El dedo índice señaló temblando su piso.
-“No gracias, el problema es que tengo que terminar un trabajo para la universidad y necesito solo y exclusivamente mi ordenador”.
El pobrecito se puso a nuestra disposición sin rechistar. Le podría haber pedido llevarme hasta Roma, o incluso hasta la luna, y no habría protestado.
Su fiat punto nos llevó derechos a Carmagnola, dónde obtuvimos las llaves de la esperanza. Después de nuevo “ritorno a Torino”.
Tanto en la ida como en la vuelta, Marco habló poco, pero más de lo que yo esperaba. Lo de siempre: “¿De dónde sois? Yo de aquí.”; “¿Qué estudiáis? Yo he estudiado economía.”; “¿Hasta cuando estáis en el piso? Yo, el mayor tiempo posible. No quiero volver a casa con mis padres. ¿A qué se dedica mi padre? Enseña...”
Nos acompañó hasta casa para asegurarse que no tuviésemos ningún problema más.
Carmen y Migas se despidieron y enseguida desaparecieron. Dijeron que tenían sueño, pero, yo pienso que debían llamar a su jefe para informarle de los acontecimientos: Sabotaje fallido, lo siento por ellos...
Me entretuve unos minutos con mi ‘salvador’. Insistí en que tomase algo, pero él declinó con gentileza.
Sentí pena, me parecía una persona solitaria. Sería esto, la gratitud, o el cansancio lo que me llevó a darle un besazo, un beso inesperado que casi lo mata del susto. El martillo neumático había enloquecido.
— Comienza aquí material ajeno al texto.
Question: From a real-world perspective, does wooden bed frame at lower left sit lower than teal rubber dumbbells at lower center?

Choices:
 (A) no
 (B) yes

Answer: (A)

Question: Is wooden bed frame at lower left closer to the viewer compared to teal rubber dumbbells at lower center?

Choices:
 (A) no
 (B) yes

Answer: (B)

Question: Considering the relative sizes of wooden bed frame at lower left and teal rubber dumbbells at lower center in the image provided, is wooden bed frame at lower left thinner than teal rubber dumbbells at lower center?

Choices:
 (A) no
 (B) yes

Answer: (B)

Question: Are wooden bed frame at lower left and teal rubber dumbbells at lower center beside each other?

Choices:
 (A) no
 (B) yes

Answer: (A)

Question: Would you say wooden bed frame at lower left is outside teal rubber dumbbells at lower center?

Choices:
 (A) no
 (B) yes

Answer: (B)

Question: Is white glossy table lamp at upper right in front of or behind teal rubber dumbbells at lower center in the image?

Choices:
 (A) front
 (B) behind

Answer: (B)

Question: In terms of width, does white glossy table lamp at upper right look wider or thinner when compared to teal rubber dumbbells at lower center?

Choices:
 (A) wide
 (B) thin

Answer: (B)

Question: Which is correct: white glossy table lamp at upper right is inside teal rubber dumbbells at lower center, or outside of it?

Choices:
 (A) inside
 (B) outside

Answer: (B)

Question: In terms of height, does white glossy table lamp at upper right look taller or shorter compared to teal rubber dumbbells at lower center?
Nos saludamos de esta extraña forma y, no se porque, no le volví a ver durante toda la semana. En realidad, si lo sé: era mi última semana erasmus.
¡¡¡Aaah, es verdad, el examen!!!
Salió bien. Aunque mi trabajo no fue algo increíble, conseguí aprobar.
Mi profesor sacó fuera toda su dentadura pero no para burlarse. También para él, era un buen día, quizá porque se aproximaba el fin de curso, quizá por el sol de verano. O, lo que es más probable, porque su hijo había pasado una bella serata con una bella ragazza española.
FOTO: Un atardecer estival desde la ventana del salón de Corso Re Umberto, 153.